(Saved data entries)
——
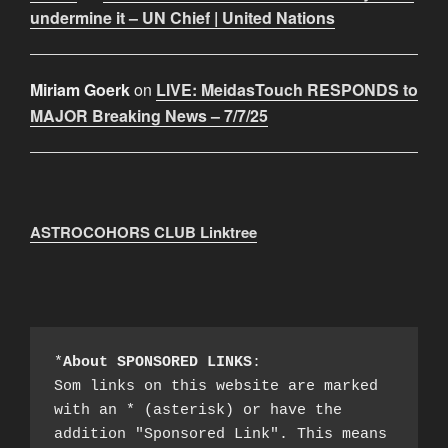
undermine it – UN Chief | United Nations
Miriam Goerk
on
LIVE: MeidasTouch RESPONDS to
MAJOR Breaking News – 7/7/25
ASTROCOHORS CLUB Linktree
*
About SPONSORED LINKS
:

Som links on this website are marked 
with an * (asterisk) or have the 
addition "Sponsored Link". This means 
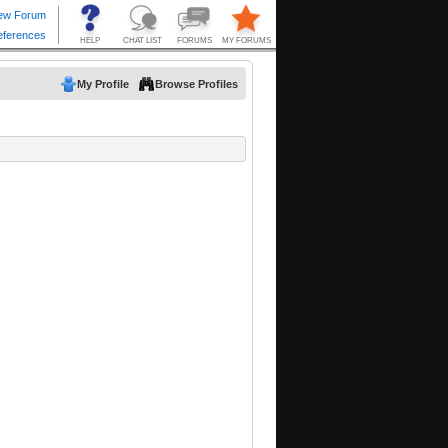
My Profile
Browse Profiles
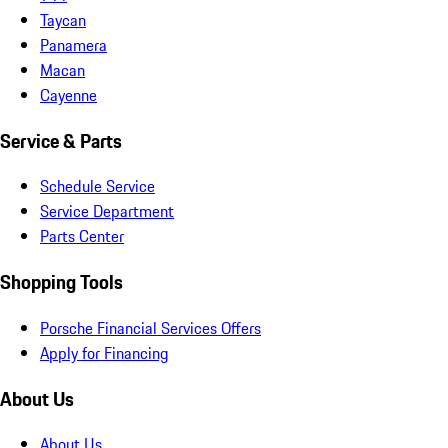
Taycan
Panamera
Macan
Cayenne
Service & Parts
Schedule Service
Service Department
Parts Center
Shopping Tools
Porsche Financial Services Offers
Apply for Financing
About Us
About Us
——
I need the lines from the one containing "About SPONSORED LINKS" through the end of the records retyped exactly, with the pictures left out.

About SPONSORED LINKS
:

Som links on this website are marked 
with an * (asterisk) or have the 
addition "Sponsored Link". This means 
My Profile
Browse Profiles
Taycan
Panamera
Macan
Cayenne
Service & Parts
Schedule Service
Service Department
Parts Center
Shopping Tools
Porsche Financial Services Offers
Apply for Financing
About Us
About Us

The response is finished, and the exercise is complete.